Search code examples
pythonregexredditpraw

How do I check if a Reddit post contains only an image and nothing else?


Background: I'm currently making a Reddit bot using the praw library with Python 3.7. One of the things my bot needs to do is check the latest posts on some subreddit to see if they contain just an image and nothing else.

Given that there are different types of posts on Reddit (posts that are just an uploaded image and normal text posts with an image in them), I first decided to differentiate between these two possibilities. As far as I'm aware, praw doesn't provide any functionality to get the type of Reddit post.

To handle posts which are just images and nothing else, I just check the URL of the returned praw submission with a specific regex:

^http(s)?://i\.redd\.it/\w+\.(png|gif|jpg|jpeg)$

If the URL matches, I just download the image. This works. On the other hand, for text posts that happen to contain just an image, I check the selftext property, which is something like this for posts that contain just an image and nothing else:

​\n\nhttps://i.redd.it/xxxxxxxxxx.png

Using the regex above (with beginning and end markers removed), I can extract the URL and make sure only one is there through re.findall. However, how can I make sure that there is absolutely no text at all in the post (except whitespace and that weird escape sequence ​, which I don't understand its purpose)?


Solution

  • As far as I'm aware, praw doesn't provide any functionality to get the type of Reddit post.
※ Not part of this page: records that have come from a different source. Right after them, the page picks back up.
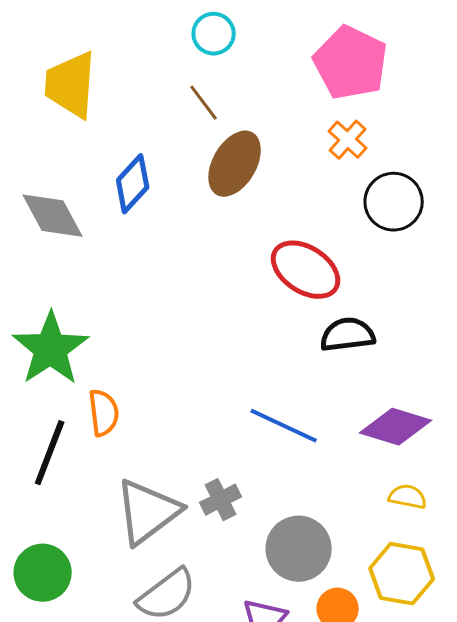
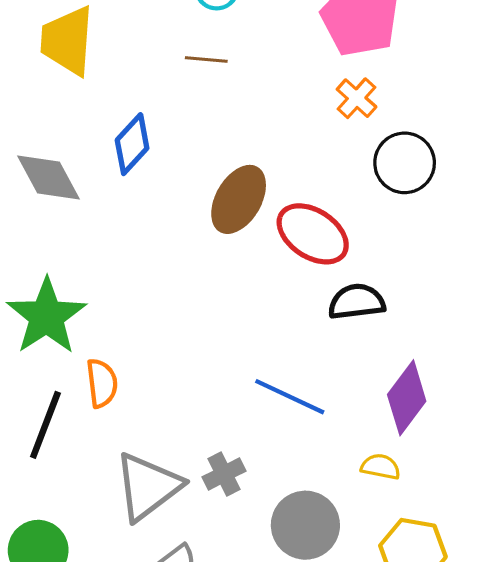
brown line: (204, 103) -> (206, 60), turned -48
brown ellipse: (235, 164) -> (239, 199), moved
purple diamond: (396, 427) -> (407, 398), turned -70
yellow semicircle: (408, 497) -> (381, 467), moved

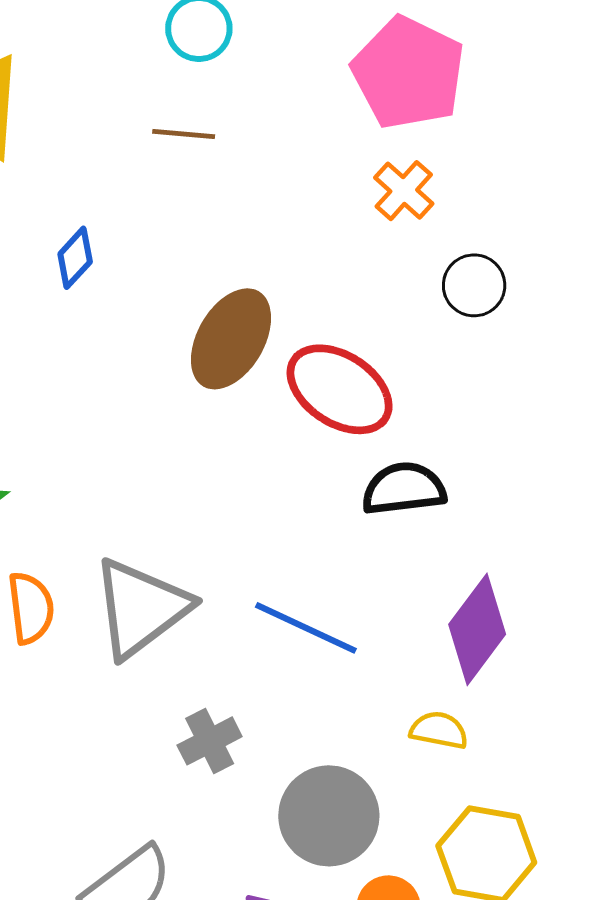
blue diamond: (132, 144) -> (75, 258), size x0.7
black circle: (405, 163) -> (474, 285), size x0.7
gray triangle: (148, 487) -> (141, 608), moved

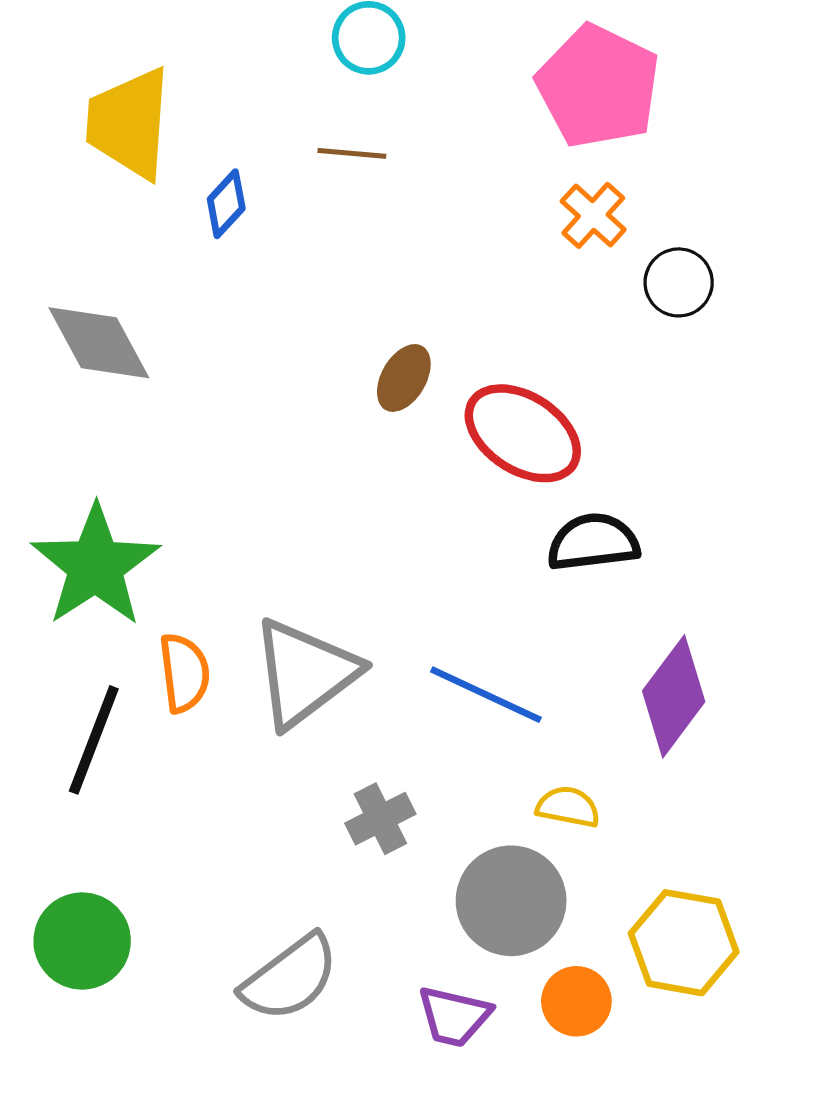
blue diamond: (75, 258) -> (226, 204), moved
black circle: (474, 285) -> (679, 282), moved
brown ellipse: (231, 339) -> (404, 378), size x0.6
yellow semicircle: (439, 730) -> (568, 807), moved

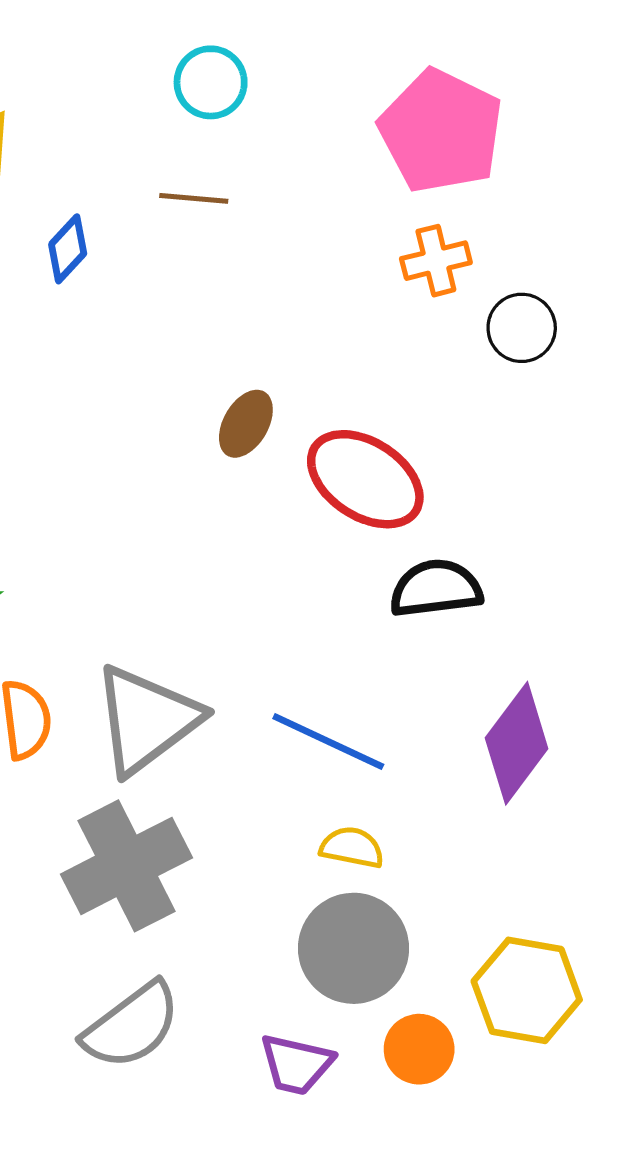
orange cross: (593, 215) -> (436, 261), turned 34
yellow semicircle: (568, 807) -> (352, 847), moved
gray cross: (380, 819) -> (127, 866), moved, size x1.8

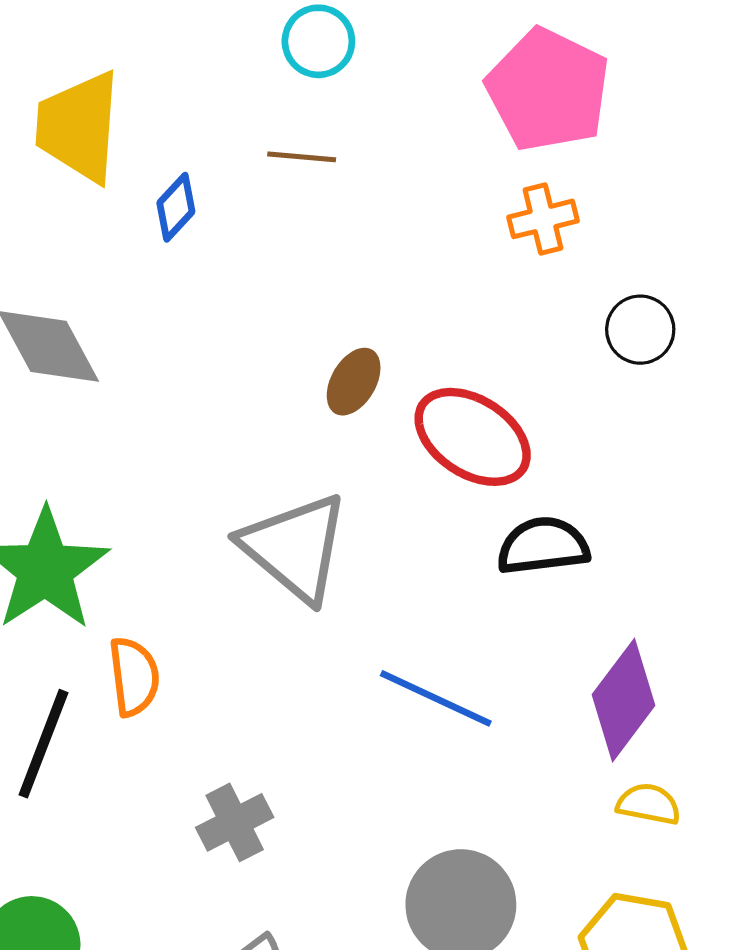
black circle: (522, 328) -> (640, 330), moved
gray triangle: (147, 720) -> (295, 548), moved, turned -43
yellow semicircle: (352, 847) -> (649, 804), moved
gray cross: (127, 866) -> (235, 822), size x0.6

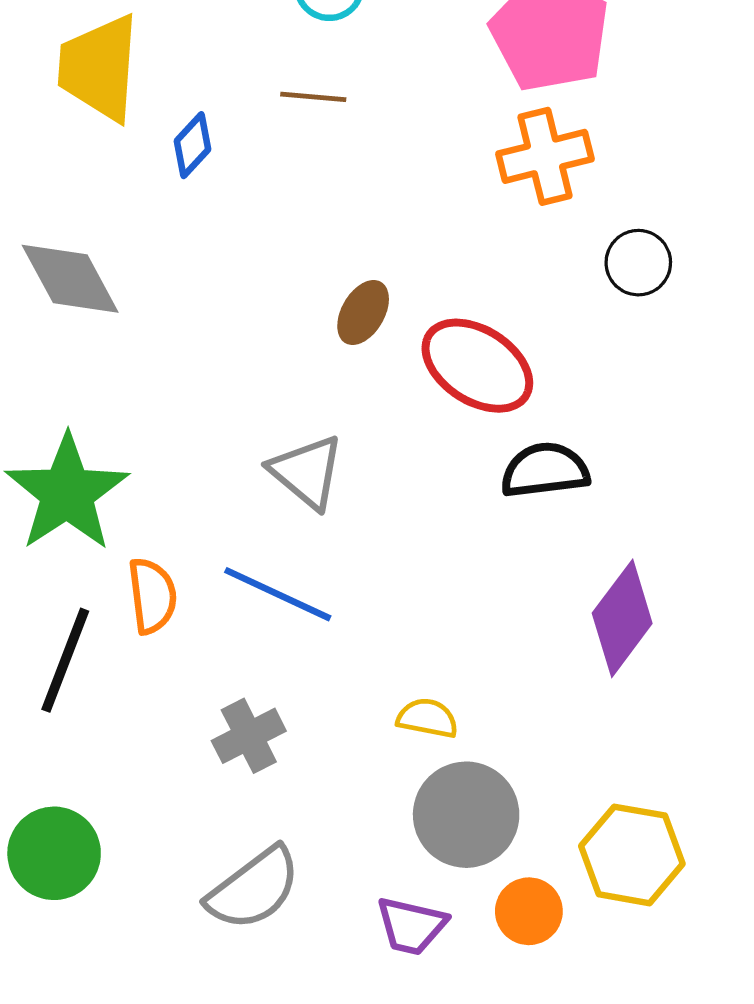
orange cross: (543, 219) -> (545, 156), size x1.4
gray triangle: (295, 548) -> (307, 472), size x0.7
blue line: (436, 698) -> (278, 594), moved
yellow semicircle: (649, 804) -> (427, 718), moved

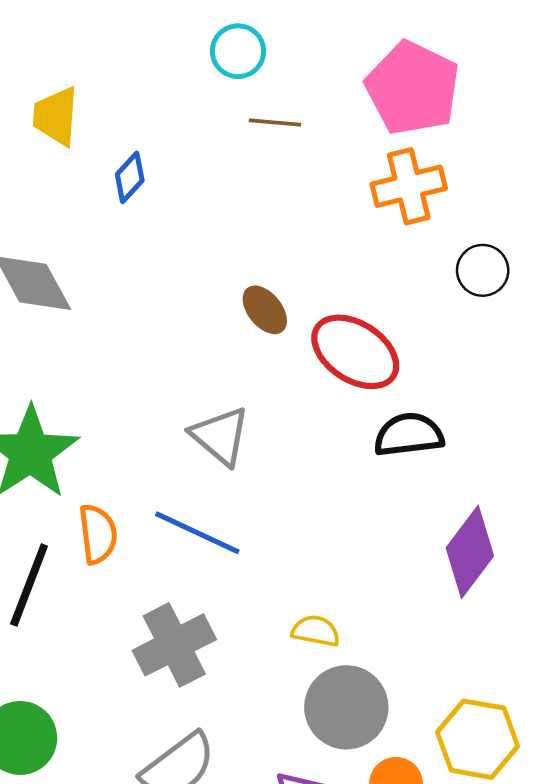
yellow trapezoid: (99, 68) -> (56, 116), size x0.7
brown line: (313, 97) -> (275, 123), moved
brown ellipse: (363, 313) -> (265, 310), turned -69
gray cross: (249, 736) -> (174, 645), size x1.4

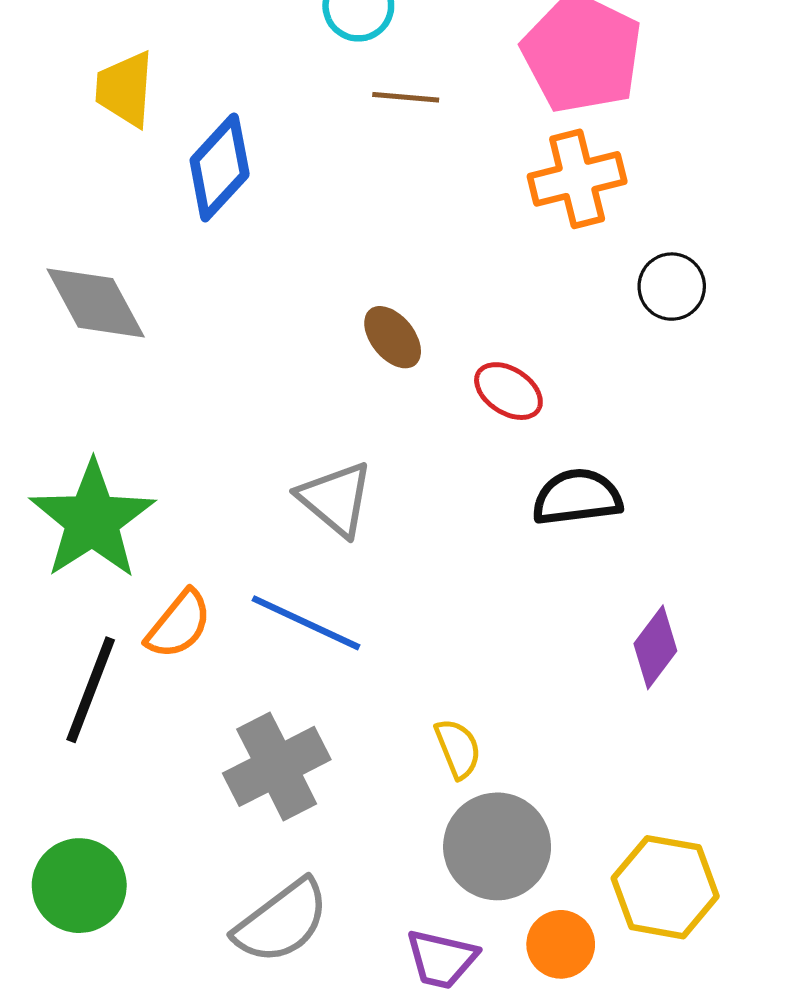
blue diamond: (130, 177) -> (220, 167), size x1.6
red ellipse: (355, 352) -> (508, 391), size x0.6
orange semicircle: (98, 534) -> (179, 624), turned 46
purple diamond: (470, 552) -> (655, 647), size x0.7
yellow semicircle: (316, 631) -> (458, 748), turned 57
    PRAW loads attributes dynamically from Reddit's response. To what's available on any given object, see the PRAW documentation section Determine Available Attributes of an Object. For a Submission, it recommends the following snippet:

    import pprint
    
    # assume you have a Reddit instance bound to variable `reddit`
    submission = reddit.submission(id='39zje0')
    print(submission.title) # to make it non-lazy
    pprint.pprint(vars(submission))
    

    This will print out a dict of the available attributes. Using this, you will discover the attributes .is_self and .is_reddit_media_domain. The first will tell you (as a boolean) whether or not a post is a self post, and the second will tell you (also as a boolean) whether a post is "reddit media," which also includes videos. Rather than matching the URL to a regex, just check that .is_reddit_media_domain is true and .domain == 'i.redd.it'.

    For example:

    In [5]: reddit.submission('anr0l2').is_self
    Out[5]: True
    
    In [6]: reddit.submission('anspgf').domain == 'i.redd.it'
    Out[6]: True
    
    In [7]: reddit.submission('antg2x').domain == 'i.redd.it'
    Out[7]: False
    

    how can I make sure that there is absolutely no text at all in the image

    What do you mean by "no text in the image"? What does it mean to you for an image to contain text?